A few notes about the symbols and terms here:  1) The guitar, bass, and keyboard charts all include thick, straight lines that denote the starts and ends of measures. In between these lines are smaller diagonal lines that stand for beats. There are four beats to each measure, meaning that the song is in 4/4 time. 2) The guitar chord diagrams show how the chords should look on the fretboard. Their positions on the neck are indicated by the numbers to the left of the diagrams, which tell you what the lowest fret is. The numbers inside the black dots indicate which fingers of your fretting hand to use on which notes. 3) The Xs above the guitar and bass diagrams represent strings that shouldn’t be played, while the Os are strings that should be played open. 4) The chord diagrams in the main section of the keyboard chart show that chords can be formed a few different ways by changing the order of their notes. A fancier word for this is inversion, which you may notice in parentheses next to the F chord, which is played with the root note (F) as the highest note.

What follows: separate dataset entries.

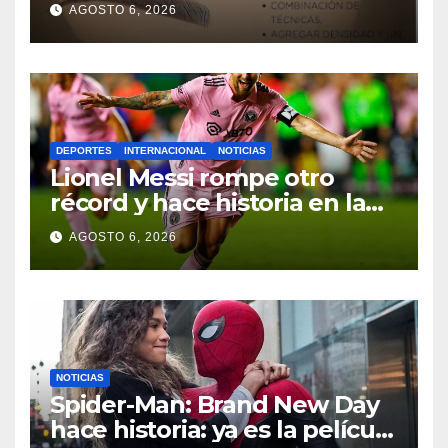
para lograr resultados
AGOSTO 6, 2026
naturales
DEPORTES
INTERNACIONAL
NOTICIAS
Lionel Messi rompe otro
récord y hace historia en la
Leagues Cup con Inter Miami
AGOSTO 6, 2026
NOTICIAS
Spider-Man: Brand New Day
hace historia: ya es la película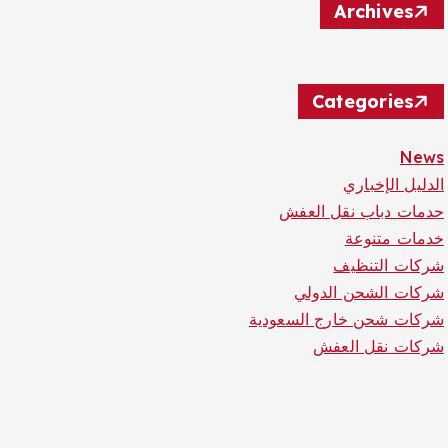
Archives
Categories
News
الدليل الإخباري
حدمات دباب نقل العفش
خدمات متنوعة
شركات التنظيف
شركات الشحن الدولي
شركات شحن خارج السعودية
شركات نقل العفش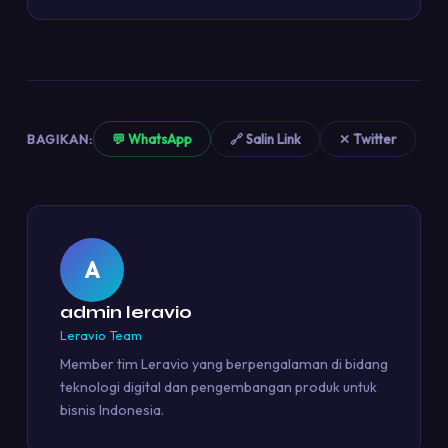
BAGIKAN:
💬 WhatsApp
🔗 Salin Link
✕ Twitter
A
admin leravio
Leravio Team
Member tim Leravio yang berpengalaman di bidang
teknologi digital dan pengembangan produk untuk
bisnis Indonesia.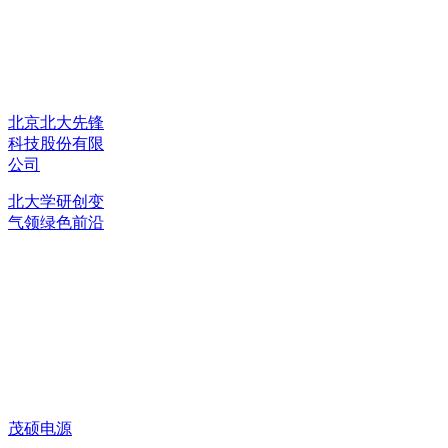
北京北大先锋
科技股份有限
公司
北大学研创变
气领绿色前沿
茂硕电源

It’s still the same chord as it would be if you played the root note as the lowest note, but changing the note order brings out interesting new characteristics. 5) At the bottom of the keyboard chart, the Rhythm section shows how to play the chords in the verse and chorus. In the verse, the left hand (black) plays the root note and the right hand (light gray) plays a full chord; both hands press the keys at the start of the measure and keep their position until its end. In the chorus, the left hand does the same thing as in the verse, but the right hand breaks up (or arpeggiates) the chords, alternating their two lower notes and one highest note in an eighth-note pattern.

If you still have questions about what’s in these charts, ask your teacher.